Tout le vrac en pratique, c'est pratique !

L’histoire du vrac, c’est l’histoire de la consommation d’antan. Il existait partout avant la révolution industrielle du 19ème siècle.
Même nos grands-parents des campagnes, panier à la main, achetaient au marché ou à l’épicerie du village ce qu’ils ne produisaient eux.
Il n’est donc pas si loin le temps du vrac. Mais ça c’était avant. Avant l’avènement de la consommation de masse et de la concentration du secteur agroalimentaire.

Pourtant dans la baie de San Francisco, le vrac existe depuis des décennies. Il est issu du mouvement hippie et contestataire des années 1970. Rainbow Grocery, en tête de proue, est la coopérative hippie de San Francisco avec du bio, du local et du vrac au cœur du Mission District. L’idée de ces groupes appelés «Food Conspiracies» était alors de proposer une alternative à la nourriture industrielle dans une société qui découvrait la consommation de masse. Ces collectifs contestataires se développent aux États-Unis et au Canada, et ouvrent des épiceries exclusivement dédiées au vrac. Je vous invite à lire l’article très intéressant « Au bonheur du vrac ».

source : foundsf.org

Le retour du vrac

Qu’importe qu’elle ait été un symbole de la contre-culture, qu’elle soit passée des hippies aux hipsters, le vrac perdure, mobilise autour d’une même aspiration, celle d’un retour à une consommation plus simple et saine.
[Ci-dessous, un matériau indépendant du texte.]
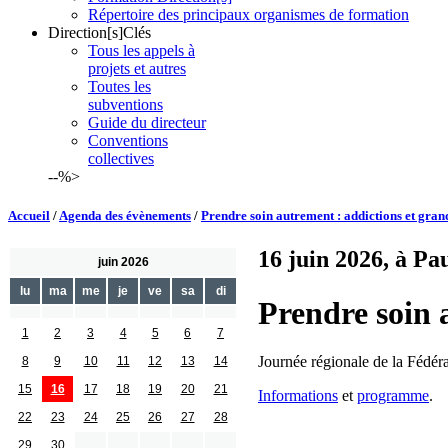
Répertoire des principaux organismes de formation
Direction[s]Clés
Tous les appels à
projets et autres
Toutes les
subventions
Guide du directeur
Conventions
collectives
--%>
Accueil
/
Agenda des évènements
/
Prendre soin autrement : addictions et gran
16 juin 2026, à Pa
juin 2026
lu
ma
me
je
ve
sa
di
Prendre soin 
1
2
3
4
5
6
7
Journée régionale de la Fédéra
8
9
10
11
12
13
14
15
16
17
18
19
20
21
Informations
et
programme
.
22
23
24
25
26
27
28
29
30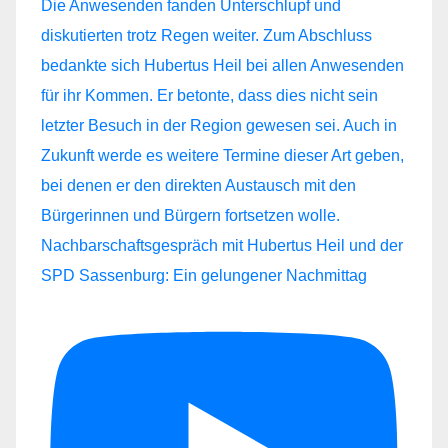
Nachbarschaftsgespräch mit Hubertus Heil und der
SPD Sassenburg: Ein gelungener Nachmittag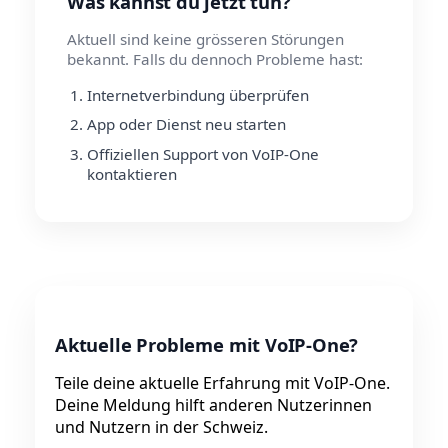
Was kannst du jetzt tun?
Aktuell sind keine grösseren Störungen
bekannt. Falls du dennoch Probleme hast:
Internetverbindung überprüfen
App oder Dienst neu starten
Offiziellen Support von VoIP-One
kontaktieren
Aktuelle Probleme mit VoIP-One?
Teile deine aktuelle Erfahrung mit VoIP-One.
Deine Meldung hilft anderen Nutzerinnen
und Nutzern in der Schweiz.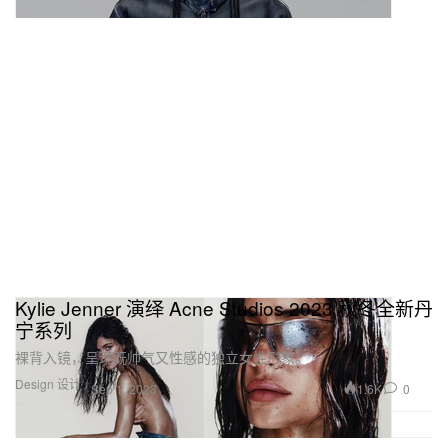
Kylie Jenner 演绎 Acne Studios 2023 秋冬全新丹
宁系列
裸背入镜，呈现既帅气又性感的独立女性形象。
Design 设计
1.6K
0
Sep 1, 2023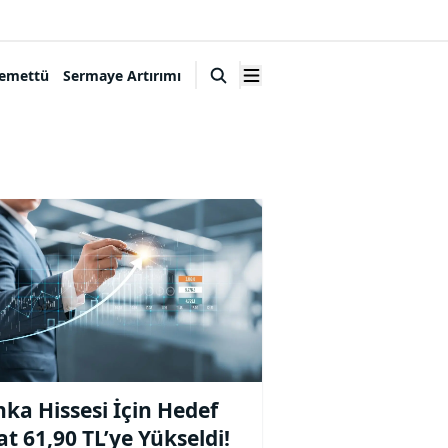
emettü
Sermaye Artırımı
ka Hissesi İçin Hedef
at 61,90 TL’ye Yükseldi!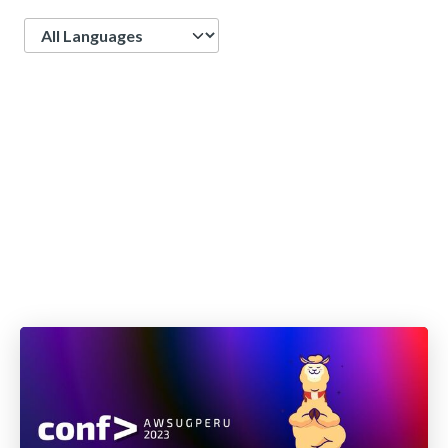
Language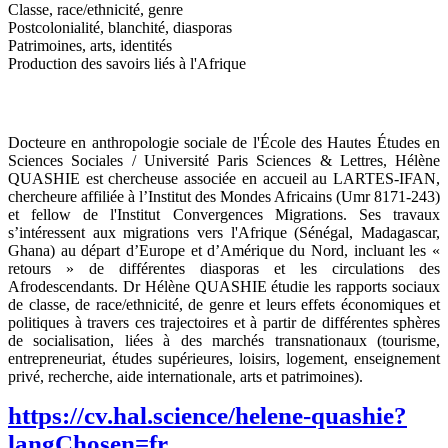
Classe, race/ethnicité, genre
Postcolonialité, blanchité, diasporas
Patrimoines, arts, identités
Production des savoirs liés à l'Afrique
Docteure en anthropologie sociale de l'École des Hautes Études en
Sciences Sociales / Université Paris Sciences & Lettres, Hélène
QUASHIE est chercheuse associée en accueil au LARTES-IFAN,
chercheure affiliée à l’Institut des Mondes Africains (Umr 8171-243)
et fellow de l'Institut Convergences Migrations. Ses travaux
s’intéressent aux migrations vers l'Afrique (Sénégal, Madagascar,
Ghana) au départ d’Europe et d’Amérique du Nord, incluant les «
retours » de différentes diasporas et les circulations des
Afrodescendants. Dr Hélène QUASHIE étudie les rapports sociaux
de classe, de race/ethnicité, de genre et leurs effets économiques et
politiques à travers ces trajectoires et à partir de différentes sphères
de socialisation, liées à des marchés transnationaux (tourisme,
entrepreneuriat, études supérieures, loisirs, logement, enseignement
privé, recherche, aide internationale, arts et patrimoines).
https://cv.hal.science/helene-quashie?
langChosen=fr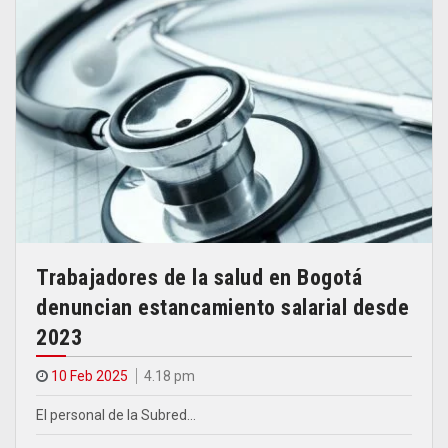
Trabajadores de la salud en Bogotá
denuncian estancamiento salarial desde
2023
10 Feb 2025
4.18 pm
El personal de la Subred…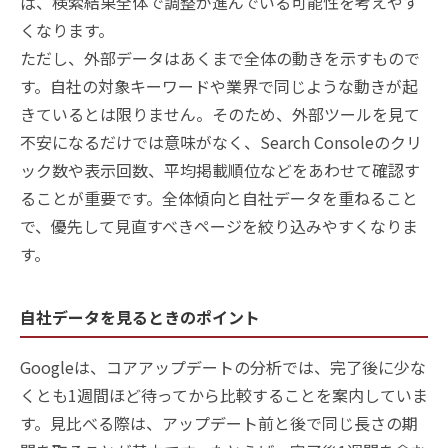
ば、検索結果全体で調整が進んでいる可能性を考えやす
くなります。
ただし、外部データはあくまで全体の動きを示すもので
す。自社の対象キーワードや業界で同じような動きが起
きているとは限りません。そのため、外部ツールを見て
不安になるだけでは意味がなく、Search Consoleのクリ
ック数や表示回数、平均掲載順位などをあわせて確認す
ることが重要です。全体傾向と自社データを重ねること
で、優先して見直すべきページを絞り込みやすくなりま
す。
自社データを見るときのポイント
Googleは、コアアップデートの分析では、完了後に少な
くとも1週間ほど待ってから比較することを案内していま
す。見比べる際は、アップデート前と後で同じ長さの期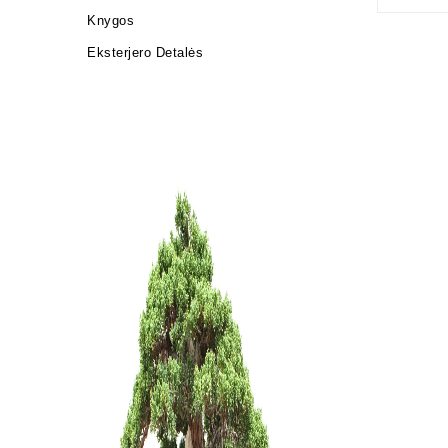
Knygos
Eksterjero Detalės
Zelkova (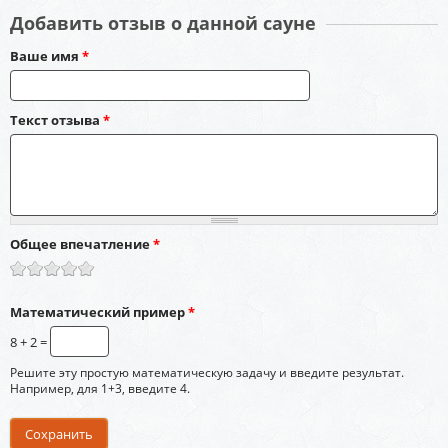
Добавить отзыв о данной сауне
Ваше имя
*
Текст отзыва
*
Общее впечатление
*
Математический пример
*
8 + 2 =
Решите эту простую математическую задачу и введите результат.
Например, для 1+3, введите 4.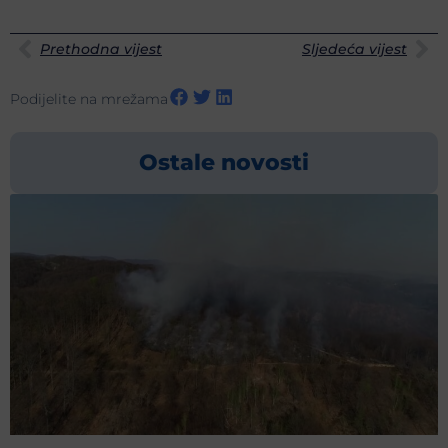
Prethodna vijest
Sljedeća vijest
Podijelite na mrežama
Ostale novosti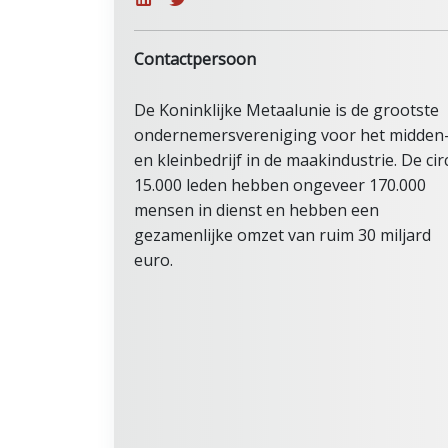
Contactpersoon
De Koninklijke Metaalunie is de grootste
ondernemersvereniging voor het midden
en kleinbedrijf in de maakindustrie. De cir
15.000 leden hebben ongeveer 170.000
mensen in dienst en hebben een
gezamenlijke omzet van ruim 30 miljard
euro.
Par ailleurs, la vente en vrac est restée une pratique populaire dans de nombreux pays dits « en cours de développement ». Là où les enseignes de grande distribution sont moins implantées. L’habitude aussi de voir les produits avant l’achat, est culturel.
Par exemple en Chine à Guangzhou, l’enseigne Carrefour propose une partie de ses denrées alimentaires en vrac pour attirer ses clients. Les produits sont également principalement issus de circuits courts et ne nécessitent pas d’emballage.

La première fonction d’un emballage est de protéger et de conserver les aliments. Au temps du silex, la nourriture était conservée dans des feuilles, des coquillages ou encore des peaux de bêtes.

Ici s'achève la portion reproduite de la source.